Arbiter are also a bad idea in general because they do not help to move the majority-commit point. If your secondary is down (for maintenance operation or to perform a backup using the file system), only your primary can perform a write operation (arbiter don’t have data so no writes) so only a single node gets the data. It’s less than 2 so that data isn’t committed on a majority of the nodes. Meaning it can potentially be rolled back if something happens to the primary before the secondary can catch up and it can’t be read by change streams for example.

It’s also creating a cache pressure on the primary which has to keep track of what is majority committed and what’s not to answer correctly the queries using the different readConcern options.

Yes, but you really only have queries on the _id and no other fields, no aggregations using something else? Where do you get that _id from then? If it’s from another collection, that looks like a join that could be avoided by embedding the document.
If using this shard key distributes the writes evenly across all the chunks (so shards by extention) and allow targeted read (no scatter gather), then it’s technically perfect.

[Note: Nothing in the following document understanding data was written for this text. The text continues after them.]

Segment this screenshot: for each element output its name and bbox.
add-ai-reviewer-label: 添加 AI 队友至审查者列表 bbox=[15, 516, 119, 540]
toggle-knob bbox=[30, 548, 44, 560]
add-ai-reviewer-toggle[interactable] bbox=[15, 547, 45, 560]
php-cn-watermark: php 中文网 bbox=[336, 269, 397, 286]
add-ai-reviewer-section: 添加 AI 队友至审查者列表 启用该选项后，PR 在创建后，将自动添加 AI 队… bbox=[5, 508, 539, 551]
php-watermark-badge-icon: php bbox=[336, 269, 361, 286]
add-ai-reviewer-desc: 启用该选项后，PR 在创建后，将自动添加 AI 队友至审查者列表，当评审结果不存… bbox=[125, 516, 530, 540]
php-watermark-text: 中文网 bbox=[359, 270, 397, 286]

Just to reiterate on your architecture, you want to avoid SPOFs at all cost because they can make your entire cluster instable. For example, at the moment you have your 3 config nodes on the same physical machine… Losing this machine will instantly make the entire cluster unavailable until you can restore this machine. If you lose this hard drive… You will have to restore your entire cluster from a backup because your chunk definitions won’t be aligned anymore with your data in your shards which is a terrible situation to be in…
Also, the point of having a sharded cluster is to scale up read and write operations. But you have only a single mongos which will bottleneck your performances. And also make the entire cluster unavailable if it dies.

I recommend this free course on MongoDB University to get more details:

Regarding the storage and index sizes. I really can’t tell without more investigations. There must be a reason but it’s out of my reach.
Don’t forget to size your RAM correctly so there is enough space in RAM to store the indexes + the working set + have some spare RAM for queries, sort in memory, aggregations, etc.

Cheers,
Maxime.